今年の夏はネイマールのパリ・サンジェルマン移籍がサッカー界を席巻した。1人の移籍で動いた金額は驚愕の290億円。毎年のように選手の移籍金は高騰を続けおり、過剰ともいえるインフレ状態は、パワーバランスの崩壊を招く。バルセロナ行きが噂されるリバプールの10番、フィリッペ・コウチーニョの動きは移籍市場の変化といびつな構造を象徴しているようだ。(取材・文:Kozo Matsuzawa / 松澤浩三【イングランド】)

text by Kozo Matsuzawa / 松澤浩三 photo by Getty Images

バルセロナ移籍は大きなチャンスだが…

コウチーニョ
コウチーニョにバルセロナが触手を伸ばす。果たしてリバプールを離れることになるか、それとも…【写真:Getty Images】

 インテルミラノ時代の2010年。チャンピオンズリーグ(CL)のトットナム戦でプレーする当時18歳のコウチーニョを見た際に、「インテルには若くていい選手がいるもんだな」と軽いショックを受けたことを今でも覚えている。それまで名前も聞いたことのなかった選手だっただけに、よりインパクトが強かった。特にその視野の広さとパスセンス、ドリブルのうまさが印象的で、将来性の豊かさを感じさせていた。

 だがその後はまるで頭角を現すことなく、少し残念に感じていた。そんな中、2013年1月、冬の市場でリバプールに移籍することが決定。まだ20歳で特大のポテンシャルを持つ選手を850万ポンド(約12億円)という破格で獲得したリバプールは、最高の買い物をした。とはいえ、実際にはこの時点でコウチーニョはイングランドで無名の存在だっただけに、別段大きく取り上げられることもなかったのだが……。

 そしてあれから4年半が経過。25歳になったコウチーニョはチームの大黒柱に成長、ファンの一番人気の選手となった。

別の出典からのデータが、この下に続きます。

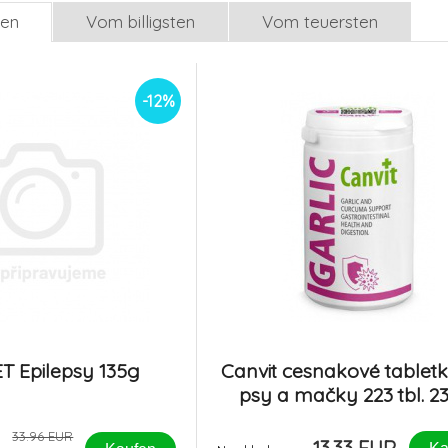
len
Vom billigsten
Vom teuersten
-12%
T Epilepsy 135g
Canvit cesnakové tablet
psy a mačky 223 tbl. 2
33.96 EUR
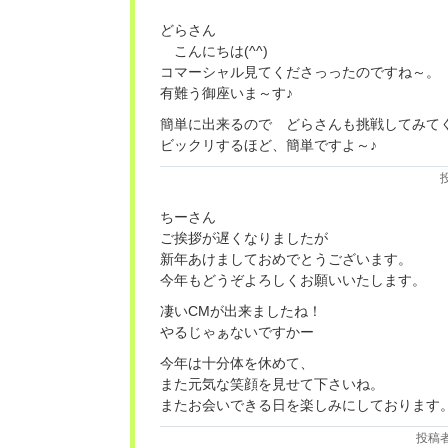
どらさん
こんにちは(^^)
コマーシャル見てくださっったのですね～。
有難う御座いま～す♪
簡単に出来るので どらさんも挑戦してみて
ビックリするほど、簡単ですよ～♪
ちーさん
ご挨拶が遅くなりましたが
新年あけましておめでとうございます。
今年もどうぞよろしくお願いいたします。
凄いCMが出来ましたね！
やるじゃぁないですかー
今年は十分体を休めて、
また元気な笑顔を見せて下さいね。
またお会いできる日を楽しみにしております
投稿者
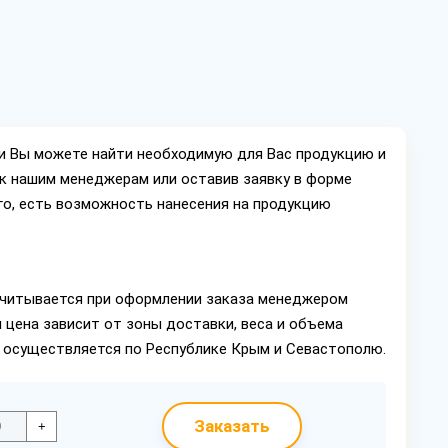
ии Вы можете найти необходимую для Вас продукцию и
ок нашим менеджерам или оставив заявку в форме
го, есть возможность нанесения на продукцию
читывается при оформлении заказа менеджером
 цена зависит от зоны доставки, веса и объема
в осуществляется по Республике Крым и Севастополю.
Заказать
+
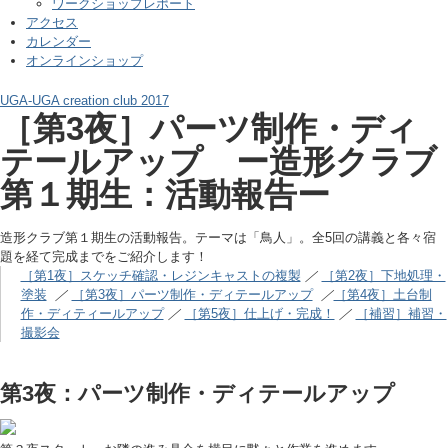
ワークショップレポート
アクセス
カレンダー
オンラインショップ
UGA-UGA creation club 2017
［第3夜］パーツ制作・ディ
テールアップ ー造形クラブ
第１期生：活動報告ー
造形クラブ第１期生の活動報告。テーマは「鳥人」。全5回の講義と各々宿
題を経て完成までをご紹介します！
［第1夜］スケッチ確認・レジンキャストの複製
／
［第2夜］下地処理・
塗装
／
［第3夜］パーツ制作・ディテールアップ
／
［第4夜］土台制
作・ディティールアップ
／
［第5夜］仕上げ・完成！
／
［補習］補習・
撮影会
第3夜：パーツ制作・ディテールアップ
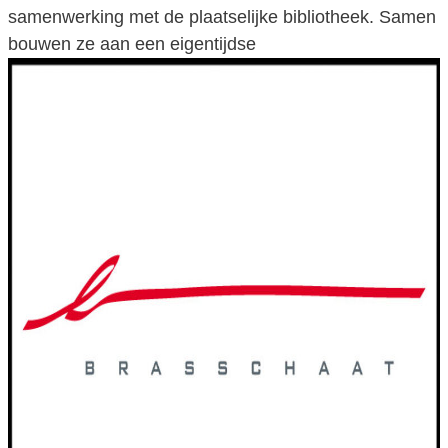
samenwerking met de plaatselijke bibliotheek. Samen
bouwen ze aan een eigentijdse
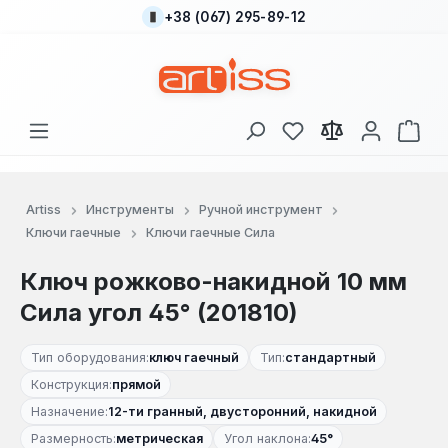
+38 (067) 295-89-12
Перейти к основному содержанию
У вас есть товары
В к
Artiss
Инструменты
Ручной инструмент
Ключи гаечные
Ключи гаечные Сила
Ключ рожково-накидной 10 мм
Сила угол 45° (201810)
Тип оборудования:
ключ гаечный
Тип:
стандартный
Конструкция:
прямой
Назначение:
12-ти гранный, двусторонний, накидной
Размерность:
метрическая
Угол наклона:
45°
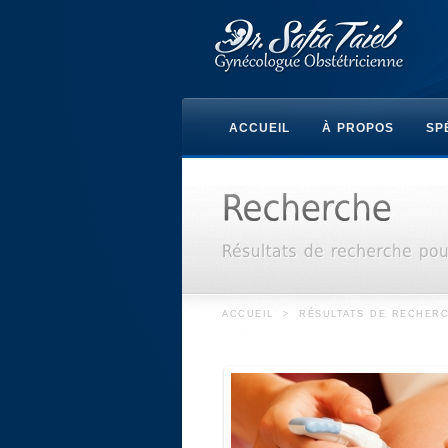
ACCUEIL
À PROPOS
SP
ACCUEIL
>
RÉSULTATS DE RECHERC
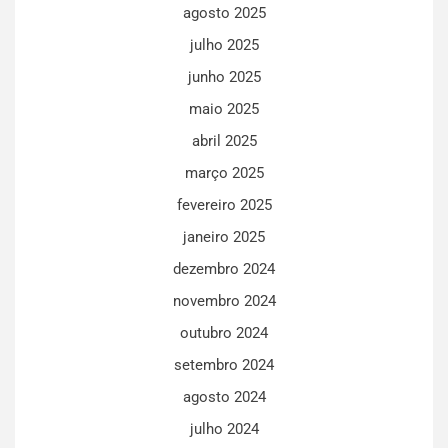
agosto 2025
julho 2025
junho 2025
maio 2025
abril 2025
março 2025
fevereiro 2025
janeiro 2025
dezembro 2024
novembro 2024
outubro 2024
setembro 2024
agosto 2024
julho 2024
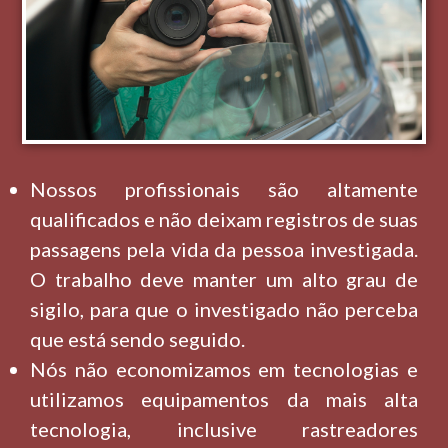
Nossos profissionais são altamente
qualificados e não deixam registros de suas
passagens pela vida da pessoa investigada.
O trabalho deve manter um alto grau de
sigilo, para que o investigado não perceba
que está sendo seguido.
Nós não economizamos em tecnologias e
utilizamos equipamentos da mais alta
tecnologia, inclusive rastreadores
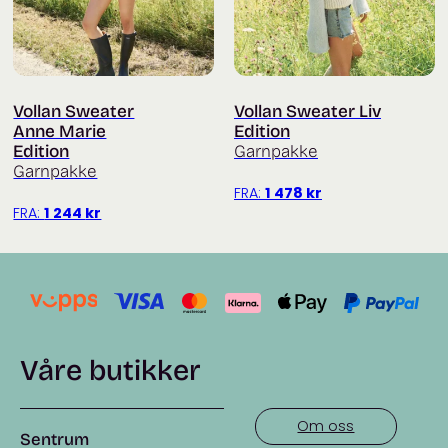
Vollan Sweater
Vollan Sweater Liv
Anne Marie
Edition
Edition
Garnpakke
Garnpakke
FRA:
1 478
kr
FRA:
1 244
kr
Våre butikker
Om oss
Sentrum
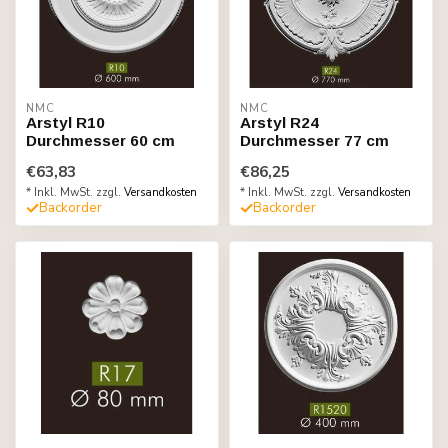
NMC
NMC
Arstyl R10
Arstyl R24
Durchmesser 60 cm
Durchmesser 77 cm
€63,83
€86,25
* Inkl. MwSt. zzgl.
Versandkosten
* Inkl. MwSt. zzgl.
Versandkosten
Backorder
Backorder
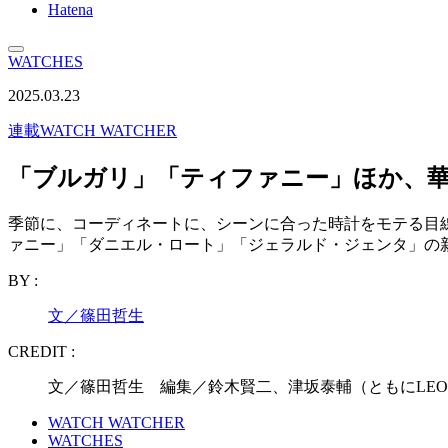
Hatena
WATCHES
2025.03.23
連載
WATCH WATCHER
「ブルガリ」「ティファニー」ほか、華やか時
季節に、コーディネートに、シーンに合った時計をモテる目線で、
ァニー」「ダニエル・ロート」「ジェラルド・ジェンタ」の
BY :
文／篠田哲生
CREDIT :
文／篠田哲生 編集／鈴木賢二、津坂泰輔（ともにLEO
WATCH WATCHER
WATCHES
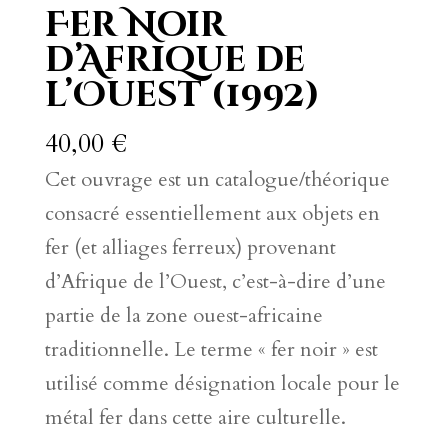
Fer Noir
d’Afrique de
l’Ouest (1992)
40,00
€
Cet ouvrage est un catalogue/théorique
consacré essentiellement aux objets en
fer (et alliages ferreux) provenant
d’Afrique de l’Ouest, c’est-à-dire d’une
partie de la zone ouest-africaine
traditionnelle. Le terme « fer noir » est
utilisé comme désignation locale pour le
métal fer dans cette aire culturelle.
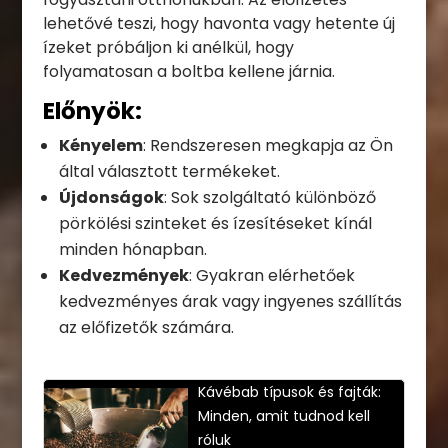
lehetővé teszi, hogy havonta vagy hetente új
ízeket próbáljon ki anélkül, hogy
folyamatosan a boltba kellene járnia.
Előnyök:
Kényelem
: Rendszeresen megkapja az Ön
által választott termékeket.
Újdonságok
: Sok szolgáltató különböző
pörkölési szinteket és ízesítéseket kínál
minden hónapban.
Kedvezmények
: Gyakran elérhetőek
kedvezményes árak vagy ingyenes szállítás
az előfizetők számára.
Kávébab típusok és fajták:
Minden, amit tudnod kell
róluk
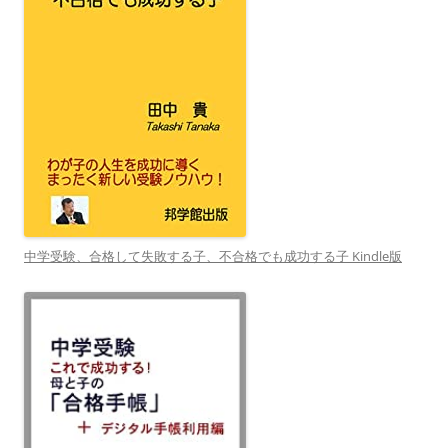
中学受験、合格して失敗する子、不合格でも成功する子 Kindle版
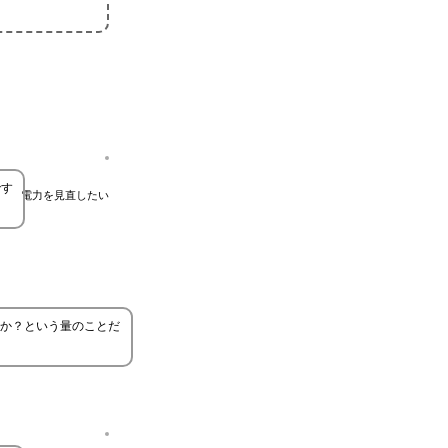
です
電力を見直したい
か？という量のことだ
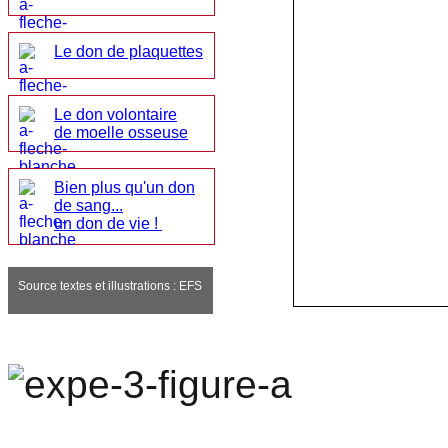
Le don de plaquettes
Le don volontaire
de moelle osseuse
Bien plus qu'un don
de sang...
un don de vie !
Source textes et illustrations : EFS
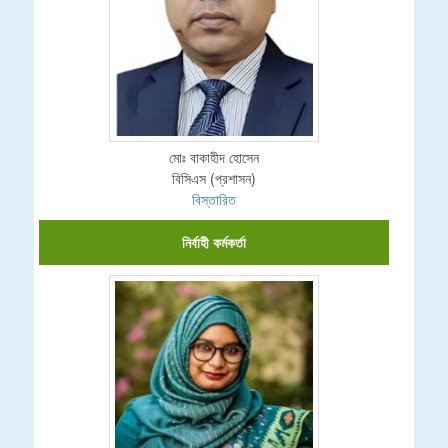
মোঃ বাকাহীদ হোসেন
বিসিএস (প্রশাসন)
বিস্তারিত
নির্বাহী কর্মকর্তা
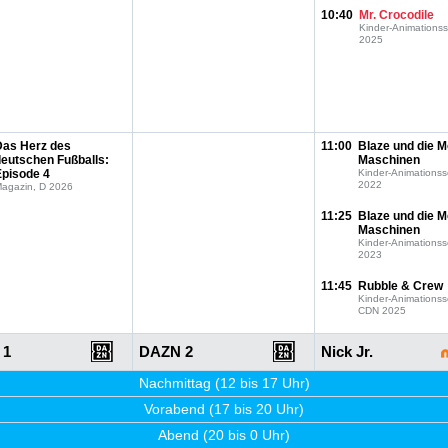
10:40
Mr. Crocodile
Kinder-Animationss
2025
Das Herz des
11:00
Blaze und die M
deutschen Fußballs:
Maschinen
Episode 4
Kinder-Animationss
2022
agazin, D 2026
11:25
Blaze und die M
Maschinen
Kinder-Animationss
2023
11:45
Rubble & Crew
Kinder-Animationss
CDN 2025
 1
DAZN 2
Nick Jr.
Nachmittag (12 bis 17 Uhr)
Vorabend (17 bis 20 Uhr)
Abend (20 bis 0 Uhr)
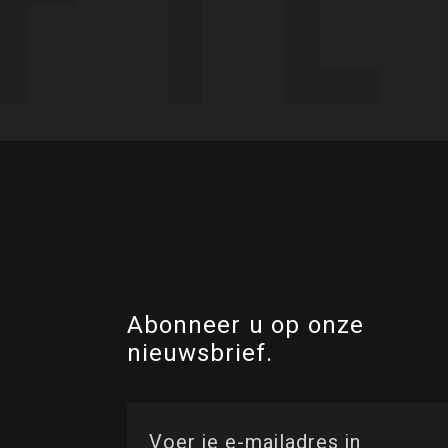
Abonneer u op onze
nieuwsbrief.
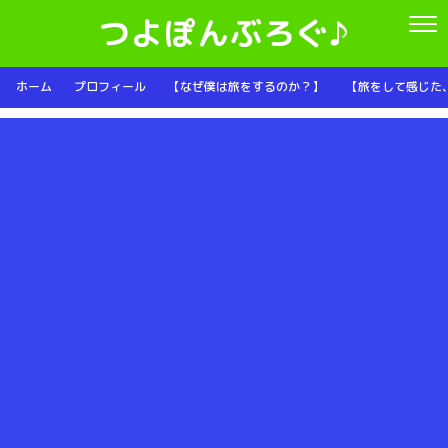
つよぽんぶろぐ♪
ホーム
プロフィール
【なぜ僕は旅をするのか？】
【旅をして感じた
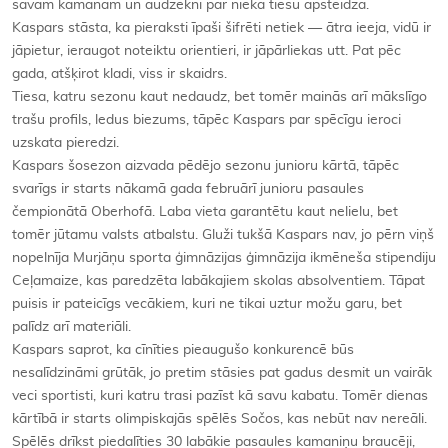
savām kamanām un audzēkni par nieka tiesu apsteidza.
Kaspars stāsta, ka pieraksti īpaši šifrēti netiek — ātra ieeja, vidū ir
jāpietur, ieraugot noteiktu orientieri, ir jāpārliekas utt. Pat pēc
gada, atšķirot kladi, viss ir skaidrs.
Tiesa, katru sezonu kaut nedaudz, bet tomēr mainās arī mākslīgo
trašu profils, ledus biezums, tāpēc Kaspars par spēcīgu ieroci
uzskata pieredzi.
Kaspars šosezon aizvada pēdējo sezonu junioru kārtā, tāpēc
svarīgs ir starts nākamā gada februārī junioru pasaules
čempionātā Oberhofā. Laba vieta garantētu kaut nelielu, bet
tomēr jūtamu valsts atbalstu. Gluži tukšā Kaspars nav, jo pērn viņš
nopelnīja Murjāņu sporta ģimnāzijas ģimnāzija ikmēneša stipendiju
Ceļamaize, kas paredzēta labākajiem skolas absolventiem. Tāpat
puisis ir pateicīgs vecākiem, kuri ne tikai uztur možu garu, bet
palīdz arī materiāli.
Kaspars saprot, ka cīnīties pieaugušo konkurencē būs
nesalīdzināmi grūtāk, jo pretim stāsies pat gadus desmit un vairāk
veci sportisti, kuri katru trasi pazīst kā savu kabatu. Tomēr dienas
kārtībā ir starts olimpiskajās spēlēs Sočos, kas nebūt nav nereāli.
Spēlēs drīkst piedalīties 30 labākie pasaules kamaniņu braucēji,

昨季途中の1月には週給15万ポンド(約2100万円)で2022年まで契約を更新し、記者会見では「この契約は、僕がリバプールで幸せを感じている証明だ」と公言。さらにこう続けた。

「契約を延長できて非常に光栄だ。すべてのクラブ関係者、サポーターたちは、右も左もわからなかった僕のことを大歓迎してくれた。ユルゲン(・クロップ)も素晴らしい監督で、彼は勝者でもある。クラブにはとても感謝しているし、この街を我が家だと感じ、僕らもその一部になっていると認識している」

 しかしそのわずか7ヶ月後、バルセロナがコウチーニョ獲得を打診する。ネイマールが2億ポンド(約290億円)でパリ・サンジェルマンへと移籍し、その代役の1人としてこのブラジル代表に目をつけたというわけだ。だがリバプールは7200万ポンド(約101億円)、さらに2度目の9000万ポンド(約126億円)のオファーも跳ね返す。そして今月11日。渦中の本人は、トランスファーリクエストを提出して移籍したい気持ちをクラブ側に正式に言い渡した。

 現在のサッカー界で、誰もがプレーしたい考えるがクラブが2つだけ存在する。言うまでもないが、それは当然レアル・マドリーとバルセロナだ。このスペインの2強から声をかけられる、それは選手にしてみれば、もしかしたら二度とないかもしれない千載一遇のチャンスといっていいだろう。